Hi Roman/Nir, pls provide a clear verification flow. Thanks.
I'm not sure we have a way to reproduce this issue. This happened in the past due to a bug in libvirt, and since the bug was fixed it should never happen. Simulating this in real system requires a way to inject errors in libvirt or qemu. Peter, do we have such capability?
No in this instance it's not possible to simulate the outcome there was due to the bug. The issue was that the job was completed properly, but then libvirt emitted the wrong state afterwards, so our APIs can't simulate that since the bug is now fixed.

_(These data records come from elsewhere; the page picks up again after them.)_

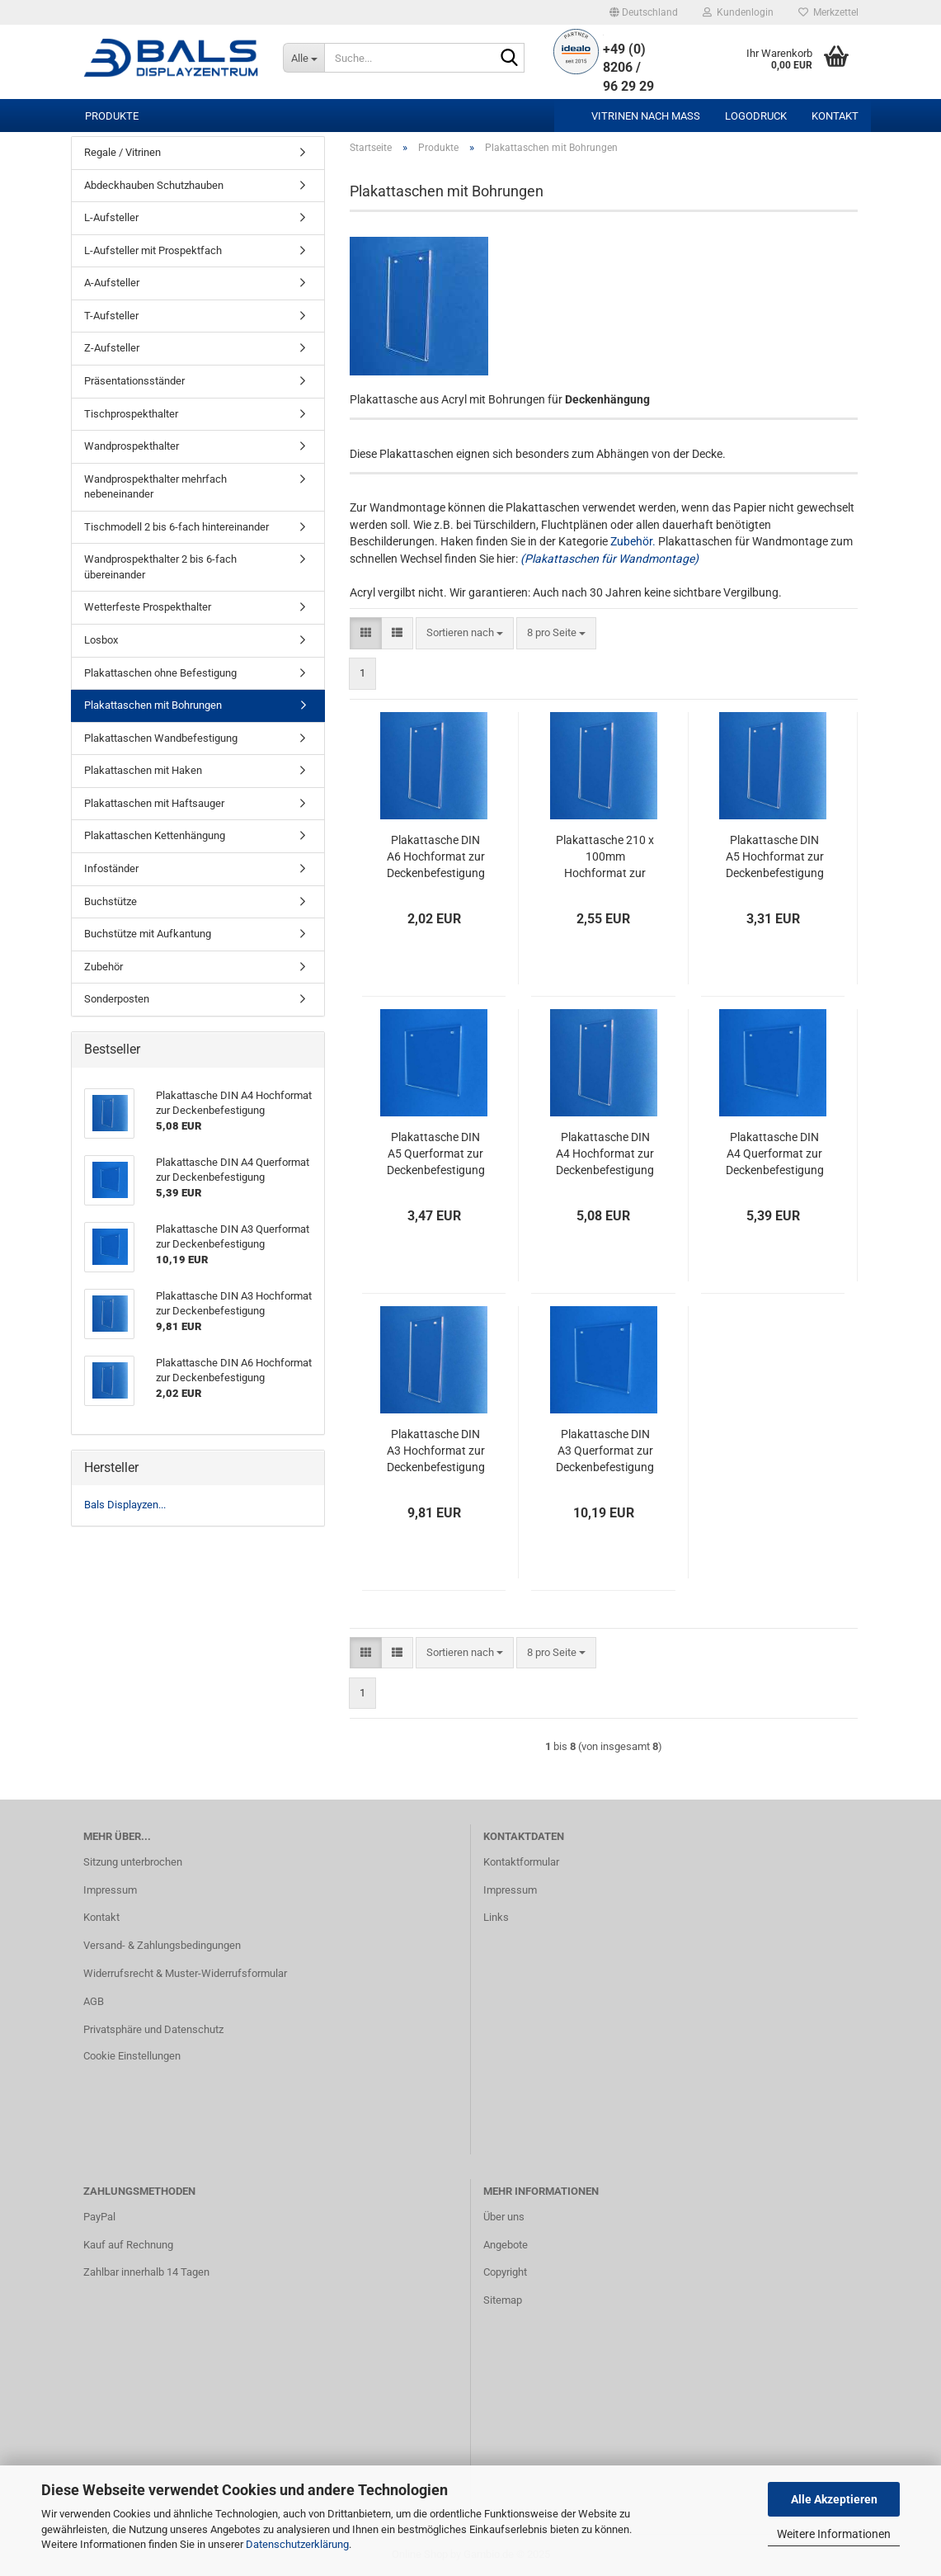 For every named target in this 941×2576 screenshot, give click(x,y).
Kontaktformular (521, 1862)
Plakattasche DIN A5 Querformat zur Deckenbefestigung (436, 1153)
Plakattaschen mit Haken (143, 770)
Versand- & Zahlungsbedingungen (162, 1945)
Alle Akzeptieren (834, 2499)
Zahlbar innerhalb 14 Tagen (146, 2272)
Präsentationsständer (134, 381)
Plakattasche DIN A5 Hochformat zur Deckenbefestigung (775, 856)
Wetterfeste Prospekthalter (147, 607)
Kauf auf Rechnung (128, 2245)
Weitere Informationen (834, 2534)
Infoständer (111, 868)
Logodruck (756, 116)
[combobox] (465, 633)
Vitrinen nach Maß (645, 116)
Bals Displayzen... (125, 1504)
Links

Verified with automation regression tests of tier1-3 related with Live merge. Didn't detect any failures in the live merge tests related to this bug. Versions: vdsm vdsm-4.50.0.5-1.el8ev.x86_64 ovirt-engine ovirt-engine-4.5.0-582.gd548206.185.el8ev.noarch libvirt libvirt-8.0.0-2.module+el8.6.0+14025+ca131e0a.x86_64
This bugzilla is included in oVirt 4.5.0 release, published on April 20th 2022. Since the problem described in this bug report should be resolved in oVirt 4.5.0 release, it has been closed with a resolution of CURRENT RELEASE. If the solution does not work for you, please open a new bug report.